The Philly-style chicken sandwich is what happens when the cheesesteak's method travels without its hometown. Strip the build to its grammar and the cheesesteak is not really about beef at all: it is about thin protein chopped on a hot flat-top and bound with cheese melted into it rather than onto it. Run sliced chicken through that exact method and you get this sandwich, which exists less as a Philadelphia order than as the country's shorthand for griddled-chicken-and-cheese-in-the-cheesesteak-manner. The defining thing is that the technique survived the trip even where the bread, the cheese politics, and the steak shop did not. On a national menu it is the chicken sandwich that is fried by no one and griddled by everyone.

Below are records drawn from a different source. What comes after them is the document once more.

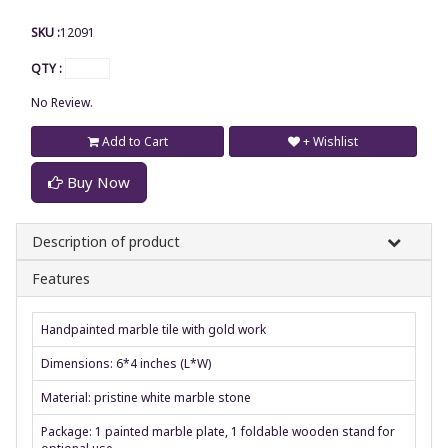
SKU :
12091
QTY :
No Review.
Add to Cart
+ Wishlist
Buy Now
Description of product
Features
Handpainted marble tile with gold work
Dimensions: 6*4 inches (L*W)
Material: pristine white marble stone
Package: 1 painted marble plate, 1 foldable wooden stand for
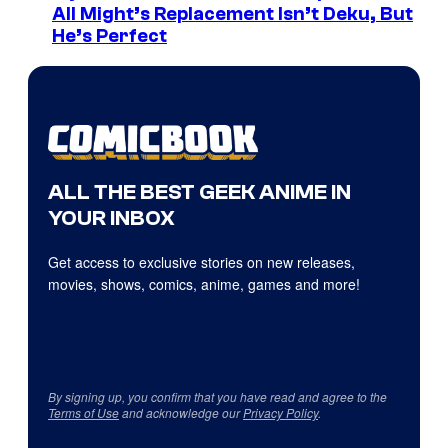
All Might’s Replacement Isn’t Deku, But
He’s Perfect
ALL THE BEST GEEK ANIME IN
YOUR INBOX
Get access to exclusive stories on new releases,
movies, shows, comics, anime, games and more!
By signing up, you confirm that you have read and agree to the
Terms of Use
and acknowledge our
Privacy Policy
.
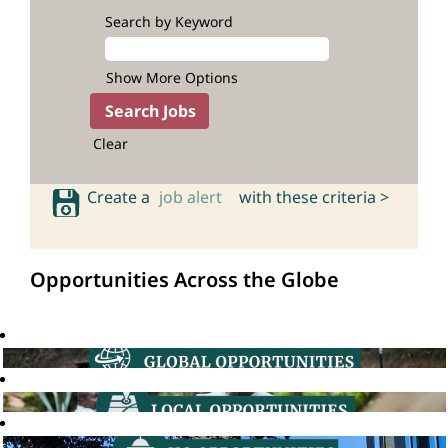
Search by Keyword
Show More Options
Clear
Create a
job alert
with these criteria >
Opportunities Across the Globe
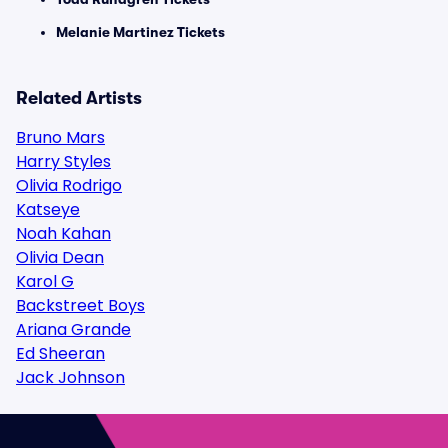
Melanie Martinez Tickets
Related Artists
Bruno Mars
Harry Styles
Olivia Rodrigo
Katseye
Noah Kahan
Olivia Dean
Karol G
Backstreet Boys
Ariana Grande
Ed Sheeran
Jack Johnson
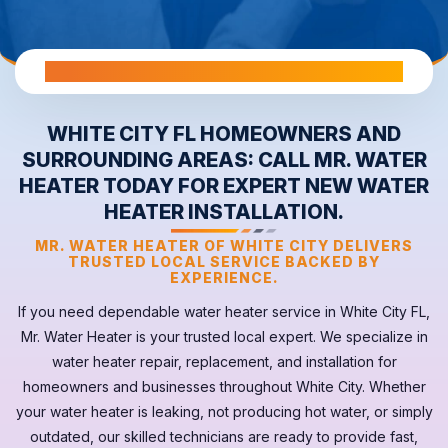
All Warranties are Transferable Upon Home Sale
WHITE CITY FL HOMEOWNERS AND
SURROUNDING AREAS: CALL MR. WATER
HEATER TODAY FOR EXPERT NEW WATER
HEATER INSTALLATION.
MR. WATER HEATER OF WHITE CITY DELIVERS
TRUSTED LOCAL SERVICE BACKED BY
EXPERIENCE.
If you need dependable
water heater
service in
White City FL
,
Mr. Water Heater is your trusted local expert. We specialize in
water heater repair, replacement, and installation for
homeowners and businesses throughout White City. Whether
your
water heater
is leaking, not producing hot water, or simply
outdated, our skilled technicians are ready to provide fast,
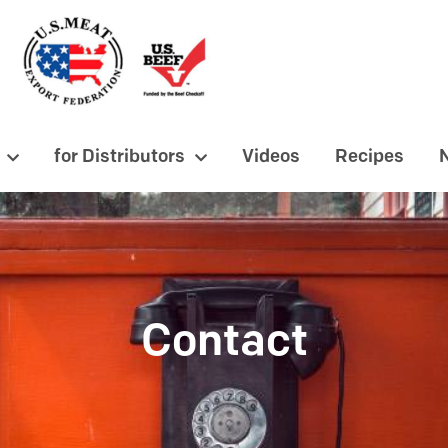
for Distributors
Videos
Recipes
Contact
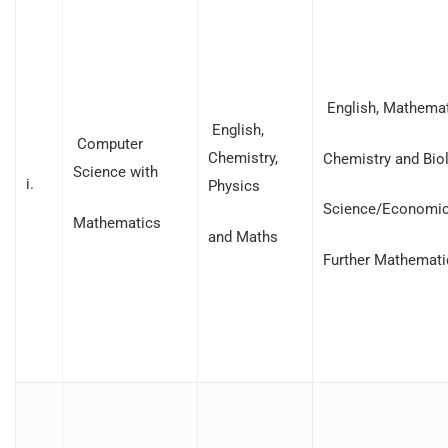
English, Mathemat
English,
Computer
Chemistry,
Chemistry and Bio
Science with
i.
Physics
Science/Economic
Mathematics
and Maths
Further Mathemati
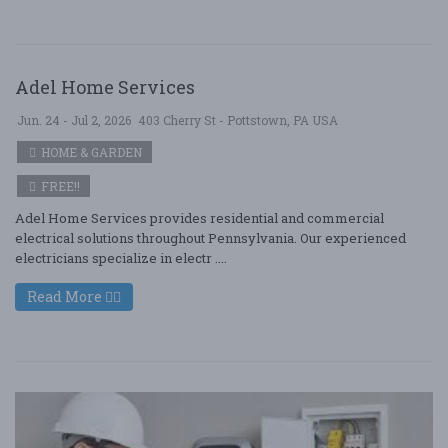
Adel Home Services
Jun. 24 - Jul 2, 2026
403 Cherry St - Pottstown, PA USA
HOME & GARDEN
FREE!!
Adel Home Services provides residential and commercial
electrical solutions throughout Pennsylvania. Our experienced
electricians specialize in electr ....
Read More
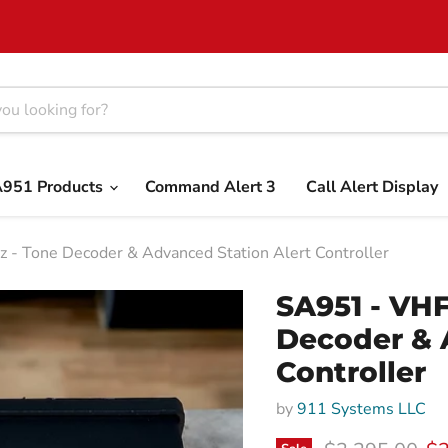
951 Products
Command Alert 3
Call Alert Display
- Tone Decoder & Advanced Station Alert Controller
SA951 - VHF
Decoder & 
Controller
by
911 Systems LLC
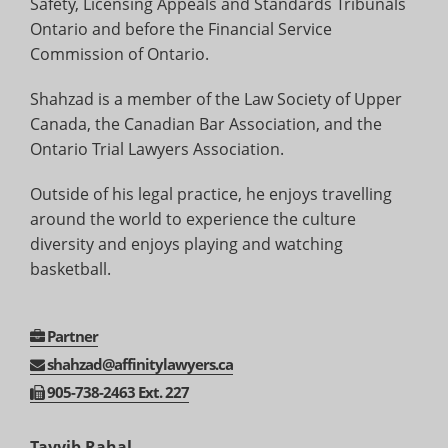
Safety, Licensing Appeals and Standards Tribunals
Ontario and before the Financial Service
Commission of Ontario.
Shahzad is a member of the Law Society of Upper
Canada, the Canadian Bar Association, and the
Ontario Trial Lawyers Association.
Outside of his legal practice, he enjoys travelling
around the world to experience the culture
diversity and enjoys playing and watching
basketball.
Partner
shahzad@affinitylawyers.ca
905-
738-
2463 Ext. 227
Tayyib Rahal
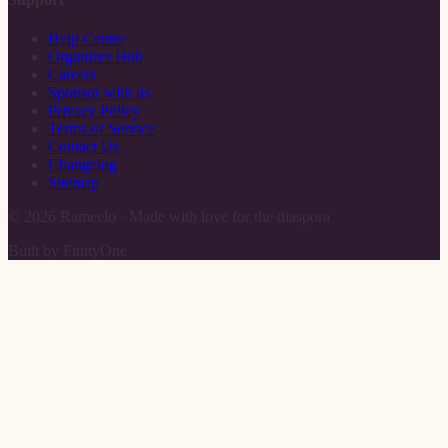
Help Center
Organizer Hub
Careers
Sponsor with us
Privacy Policy
Terms of Service
Contact Us
Changelog
Sitemap
©
2026
Rameelo · Made with love for the diaspora
Built by FinityOne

The craft is in adapting a method built for fatty beef to a lean bird. Ribeye carries enough fat to stay tender when chopped hard and fast; chicken does not, so the protein is sliced thin and worked quickly on the steel and pulled the moment it sets, because a few seconds too long turns it dry and stringy in a way beef forgives. The cheese still goes on while the meat is on the heat so the two become one mass instead of a layer on a layer, and the choice runs the familiar range of American, provolone, and the processed sauce, though the milder chicken often invites the sharper cheese to give the sandwich a spine. Griddled onions and frying peppers do the same work they do on the beef version, supplying the sweetness and acid a lean protein needs to read as balanced. The roll has the same demand it always has, soft enough to compress to the filling and structured enough to carry a hot, cheesy, greased load without folding.
The cheesesteak family branches at exactly this kind of single decision, and the chicken builds keep the method while changing one variable apiece. Adding marinara and mozzarella pushes it toward the pizza form; adding long hots makes it a pepper build; serving it on a split soft pretzel changes the carrier entirely. The buffalo-and-blue-cheese chicken cheesesteak is a hotter cousin running the wing's logic through the same griddle. Those deserve their own articles rather than being crowded in here.